Radiation treatment, smoking tobacco, inhalation of inorganic particles such as asbestos and silica, and ozone inhalation, even fever, are sources of free radicals. Oxidative stress is the state in which the level of toxic reactive oxygen intermediates (ROI) overcomes our internal antioxidant defences. This results in an excess of free radicals, which can react with cellular lipids, proteins, and nucleic acids, leading to local injury and can ultimately damage our organs and cause disease.

Antioxidants such as vitamin E combat oxidation and prevent oxidative stress. These substances protect other chemicals in our body from damaging oxidation reactions by reacting with free radicals and other reactive oxygen species in us. While Vitamin E and other antioxidants are trying to prevent e process of oxidation, they sacrifice themselves by becoming oxidized.

Anti-oxidant supply is limited, particularly if you are not taking regular vitamin E supplements, and one antioxidant molecule can only react with a single free radical. There is therefore, a constant need to replenish your antioxidant stores, through supplementation.

Also, you know that exercise is a great way to prevent or delay age-related diseases such as heart disease, cancer, and Alzheimer's. And perhaps you've heard that vitamin E supplements have potent antioxidant properties that also help. So how about both combined?
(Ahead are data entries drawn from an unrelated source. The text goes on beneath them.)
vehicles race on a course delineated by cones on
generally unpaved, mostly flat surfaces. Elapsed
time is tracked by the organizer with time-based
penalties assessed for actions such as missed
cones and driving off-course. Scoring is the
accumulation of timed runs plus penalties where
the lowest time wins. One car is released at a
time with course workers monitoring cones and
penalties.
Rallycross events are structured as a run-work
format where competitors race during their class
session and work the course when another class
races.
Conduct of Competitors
They provide a better defense than either strategy alone against several ailments caused or worsened by age, according to a study in the July 2003 issue of Biological Research for Nursing.

Antioxidants such as vitamin C, vitamin E, CoQ10, glutathione, and alpha lipoic acid are important supplements for everyone, but especially for those who exercise on a regular basis. The rational is that exercise is a highly oxidative process and, as a consequence, produces free radicals from aerobic metabolism. Antioxidant compounds help alleviate this process.

References
Ames BN, Shigenaga MK, Hagen TM. Oxidants, antioxidants, and the degenerative diseases of aging. Proc Natl Acad Sci 1993;90:7915-22.
Biological Research for Nursing, July 2003. Nutrition, October 2001.
American Journal of Epidemiology, Feb. 15, 1999.